Scaife gave American Spectator $2.4 million through the fall of 1997, $1.8 million of which was earmarked for obtaining information about the Clintons during their years in Arkansas, magazine officials said. But publisher Terry H. Eastland said last year that an audit produced no evidence that any money or other benefits went to Hale.
Supporters of the president noted that, since 1961, Scaife or his family foundation also had given $12.7 million to Pepperdine University in Malibu. Pepperdine offered Starr dual deanships, which Starr initially accepted, then turned down because of the length of his Whitewater investigation.
Shaheen, who conducted the Hale investigation without fee, is a retired Justice Department official who led the agency's internal watchdog unit. He was chosen by both Starr and Atty. Gen. Janet Reno as an impartial investigator and had the use of FBI agents.

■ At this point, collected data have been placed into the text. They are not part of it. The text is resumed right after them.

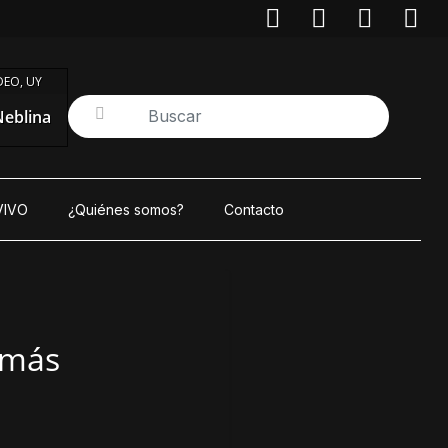
EO, UY
eblina
VIVO
¿Quiénes somos?
Contacto
 más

Shaheen reported his findings to a panel of retired judges.
Details of Shaheen's 168-page report were not disclosed. However, sources said that his principal finding was that American Spectator once paid about $8,000 to an attorney to represent Hale at a court appearance. But Hale never asked for the attorney and immediately dismissed him, Shaheen found.
The Associated Press reported in March 1998 that unnamed Clinton backers claimed Hale stayed rent-free in a fishing cabin, had the use of a car and received other assistance from conservative advocates while he was cooperating with Starr's Whitewater investigation. But the official inquiry found little or nothing to support those allegations, sources said.
In a letter to Hale's lawyer, Shaheen wrote he had concluded "that no prosecution be initiated" against Hale or anyone else. Shaheen added that "the conclusion has been accepted by the Office of Independent Counsel."
Starr, who has disclosed that he has found no criminal wrongdoing by the president or his wife in connection with Whitewater transactions in Arkansas, is working hard to wrap up "loose ends" of which the Hale matter was one, a former associate said.